Though the British army looked on, they could not save the fortress. The siege was pressed, and the outposts of the two armies came occasionally in contact with each other.

On the 4th of July the French made a strong reconnoissance with five regiments of cavalry, a corps of infantry, and some guns. A spirited affair ensued—and Gallegos and Almeida were given up, and a position taken by the British in rear of Fort Conception.

Time passed without any affair of moment occurring, until Ciudad Rodrigo capitulated, after a noble defence[101] of a full month, with open trenches. Julian Sanchez, finding the place must fall, quitted the city at midnight with his lancers, and cut his way through the enemy’s posts.[102]

Ney, it is said, annoyed at the obstinacy with which the fortress held out, until the breach was found by Hervasti indefensible, and the troops for the assault were actually formed in the trenches, declined all terms but unconditional surrender. Massena, however, with more generosity, conceded the honours of war to the brave and resolute commandant.

The enemy’s patrols had latterly become exceedingly troublesome, annoying the villages immediately in front of the British posts, and plundering them of any thing which could be found.

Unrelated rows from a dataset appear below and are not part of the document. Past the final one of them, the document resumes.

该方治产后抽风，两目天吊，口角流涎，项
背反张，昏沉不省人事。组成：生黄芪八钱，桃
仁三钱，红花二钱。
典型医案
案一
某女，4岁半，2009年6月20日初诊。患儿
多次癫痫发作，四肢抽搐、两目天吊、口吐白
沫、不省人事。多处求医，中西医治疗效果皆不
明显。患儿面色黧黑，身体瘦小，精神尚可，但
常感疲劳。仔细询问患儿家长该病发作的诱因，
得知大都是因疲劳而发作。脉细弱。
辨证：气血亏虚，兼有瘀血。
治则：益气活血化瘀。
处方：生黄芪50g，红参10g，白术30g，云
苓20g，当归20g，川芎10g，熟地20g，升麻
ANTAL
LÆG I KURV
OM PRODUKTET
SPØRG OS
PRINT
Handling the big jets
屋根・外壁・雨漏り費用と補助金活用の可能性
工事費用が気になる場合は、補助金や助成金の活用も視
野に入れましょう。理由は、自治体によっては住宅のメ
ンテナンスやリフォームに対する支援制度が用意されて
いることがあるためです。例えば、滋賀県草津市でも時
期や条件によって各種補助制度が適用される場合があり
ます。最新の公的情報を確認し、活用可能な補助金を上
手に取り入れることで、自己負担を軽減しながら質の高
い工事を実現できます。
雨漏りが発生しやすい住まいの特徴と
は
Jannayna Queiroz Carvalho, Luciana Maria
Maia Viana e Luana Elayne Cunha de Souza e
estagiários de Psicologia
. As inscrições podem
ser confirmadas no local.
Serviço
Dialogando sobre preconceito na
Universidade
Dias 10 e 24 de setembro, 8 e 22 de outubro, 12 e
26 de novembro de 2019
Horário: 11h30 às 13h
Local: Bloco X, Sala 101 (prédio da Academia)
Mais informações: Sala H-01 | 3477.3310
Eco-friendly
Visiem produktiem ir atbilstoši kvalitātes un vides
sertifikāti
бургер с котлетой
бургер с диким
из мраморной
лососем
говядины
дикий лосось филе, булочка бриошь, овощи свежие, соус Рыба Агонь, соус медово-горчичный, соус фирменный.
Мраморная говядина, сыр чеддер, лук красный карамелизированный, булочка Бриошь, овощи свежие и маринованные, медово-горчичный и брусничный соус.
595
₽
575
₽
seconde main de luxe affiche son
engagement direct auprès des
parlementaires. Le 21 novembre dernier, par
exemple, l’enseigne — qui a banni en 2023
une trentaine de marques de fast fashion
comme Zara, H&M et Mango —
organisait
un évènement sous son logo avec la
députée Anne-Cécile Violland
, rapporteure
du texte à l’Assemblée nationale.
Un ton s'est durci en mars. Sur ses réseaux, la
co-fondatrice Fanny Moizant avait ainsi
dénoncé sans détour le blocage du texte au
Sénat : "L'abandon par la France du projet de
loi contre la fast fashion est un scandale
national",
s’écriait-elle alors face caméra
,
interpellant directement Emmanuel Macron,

General Craufurd determined to cut off the next of these marauding parties, and moved at midnight with six squadrons of cavalry, in the hope that before daybreak he should get in the rear of the French patrols, whom he expected to fall in with. In the darkness he lost his way, and unexpectedly encountered the enemy in ground where his cavalry were completely arrested by the French infantry. In this vexatious affair the British suffered considerable loss,—and a very valuable officer, Colonel Talbot of the 14th Light dragoons, was killed. It was exceedingly mortifying that two hundred French infantry should escape from six hundred British dragoons,—and the circumstance occasioned a great sensation in the coteries of the allied bivouacs.[103]

Consequent on the fall of Rodrigo, numerous movements took place. It was impossible to guess in what way Massena would follow up his success, and the best arrangements were made by Lord Wellington to meet every probable contingency. One of two plans most likely to be adopted by the French marshal was either, by reinforcing Reynier, to overpower Hill; or, by uniting his (Reynier’s) corps by the pass of Perales with his own, attack with oppressive numbers the British on the Coa. The chief danger, however, seemed to rest in an attack on Hill. If it succeeded, the position of the Guarda would be untenable, and a precipitous retreat on Zezere imperative—while on the Coa, there was every thing in favour of the British. The ground was difficult; three or four marches would unite Hill’s corps with the main body—and the Portuguese, it was supposed, would fight bravely in defence of their own frontier. Every circumstance, therefore, induced the wish that the French marshal would assail the British in their position on the Coa.